↓
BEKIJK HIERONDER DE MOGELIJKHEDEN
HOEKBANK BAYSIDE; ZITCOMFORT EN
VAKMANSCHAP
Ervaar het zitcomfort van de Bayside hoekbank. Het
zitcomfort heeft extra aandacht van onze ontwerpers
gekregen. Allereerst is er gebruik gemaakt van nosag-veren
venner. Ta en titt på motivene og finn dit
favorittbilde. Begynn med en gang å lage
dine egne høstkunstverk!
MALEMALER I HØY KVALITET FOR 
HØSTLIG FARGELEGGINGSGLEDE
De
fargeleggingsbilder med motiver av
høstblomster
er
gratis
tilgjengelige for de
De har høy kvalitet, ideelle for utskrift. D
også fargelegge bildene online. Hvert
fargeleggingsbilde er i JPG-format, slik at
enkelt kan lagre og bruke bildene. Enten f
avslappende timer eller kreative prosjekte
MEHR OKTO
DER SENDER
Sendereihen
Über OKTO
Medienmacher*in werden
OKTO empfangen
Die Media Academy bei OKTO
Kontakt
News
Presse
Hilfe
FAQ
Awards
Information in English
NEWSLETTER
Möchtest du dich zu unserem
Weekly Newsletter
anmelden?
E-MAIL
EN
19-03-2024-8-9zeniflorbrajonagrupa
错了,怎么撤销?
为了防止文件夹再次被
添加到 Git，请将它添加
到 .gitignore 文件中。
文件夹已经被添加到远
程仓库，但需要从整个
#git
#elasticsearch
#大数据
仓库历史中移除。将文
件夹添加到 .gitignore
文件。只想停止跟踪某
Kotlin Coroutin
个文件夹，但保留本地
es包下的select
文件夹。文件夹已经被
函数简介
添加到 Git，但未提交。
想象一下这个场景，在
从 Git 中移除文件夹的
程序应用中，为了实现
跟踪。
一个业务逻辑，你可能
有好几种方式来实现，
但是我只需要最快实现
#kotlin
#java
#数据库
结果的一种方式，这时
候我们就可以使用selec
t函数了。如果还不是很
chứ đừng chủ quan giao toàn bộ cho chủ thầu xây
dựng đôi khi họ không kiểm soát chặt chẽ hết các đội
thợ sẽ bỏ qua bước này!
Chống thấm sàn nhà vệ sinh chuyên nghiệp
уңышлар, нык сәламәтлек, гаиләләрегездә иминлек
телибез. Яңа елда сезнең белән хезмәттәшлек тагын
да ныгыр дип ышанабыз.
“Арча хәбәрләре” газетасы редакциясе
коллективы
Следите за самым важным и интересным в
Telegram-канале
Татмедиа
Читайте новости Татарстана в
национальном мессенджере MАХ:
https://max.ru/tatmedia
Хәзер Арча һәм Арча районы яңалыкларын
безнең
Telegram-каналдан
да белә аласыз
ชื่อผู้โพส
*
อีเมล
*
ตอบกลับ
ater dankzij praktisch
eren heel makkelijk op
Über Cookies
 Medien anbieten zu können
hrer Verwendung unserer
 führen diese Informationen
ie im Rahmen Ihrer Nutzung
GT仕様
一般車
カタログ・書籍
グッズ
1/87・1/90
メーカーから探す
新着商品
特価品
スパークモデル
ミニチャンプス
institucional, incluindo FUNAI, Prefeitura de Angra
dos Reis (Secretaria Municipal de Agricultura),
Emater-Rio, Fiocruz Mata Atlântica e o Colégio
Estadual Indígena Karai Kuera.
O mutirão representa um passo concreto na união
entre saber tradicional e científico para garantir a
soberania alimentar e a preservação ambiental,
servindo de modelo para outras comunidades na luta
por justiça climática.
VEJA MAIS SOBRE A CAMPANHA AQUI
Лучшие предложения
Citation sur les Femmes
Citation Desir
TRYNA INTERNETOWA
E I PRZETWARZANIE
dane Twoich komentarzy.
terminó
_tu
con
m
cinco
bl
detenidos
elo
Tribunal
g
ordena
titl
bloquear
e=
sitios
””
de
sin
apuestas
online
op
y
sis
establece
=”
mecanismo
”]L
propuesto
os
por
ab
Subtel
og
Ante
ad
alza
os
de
↑
**Exercise directions**.
Would you print exactly, and only, the lines of the data above from the line with "Weekly Newsletter" through the line with "chứ đừng chủ", inclusive?

**Answer to this task**.
Weekly Newsletter
anmelden?
E-MAIL
EN
19-03-2024-8-9zeniflorbrajonagrupa
错了,怎么撤销?
为了防止文件夹再次被
添加到 Git，请将它添加
到 .gitignore 文件中。
文件夹已经被添加到远
程仓库，但需要从整个
#git
#elasticsearch
#大数据
仓库历史中移除。将文
件夹添加到 .gitignore
文件。只想停止跟踪某
Kotlin Coroutin
个文件夹，但保留本地
es包下的select
文件夹。文件夹已经被
函数简介
添加到 Git，但未提交。
想象一下这个场景，在
从 Git 中移除文件夹的
程序应用中，为了实现
跟踪。
一个业务逻辑，你可能
有好几种方式来实现，
但是我只需要最快实现
#kotlin
#java
#数据库
结果的一种方式，这时
候我们就可以使用selec
t函数了。如果还不是很
chứ đừng chủ quan giao toàn bộ cho chủ thầu xây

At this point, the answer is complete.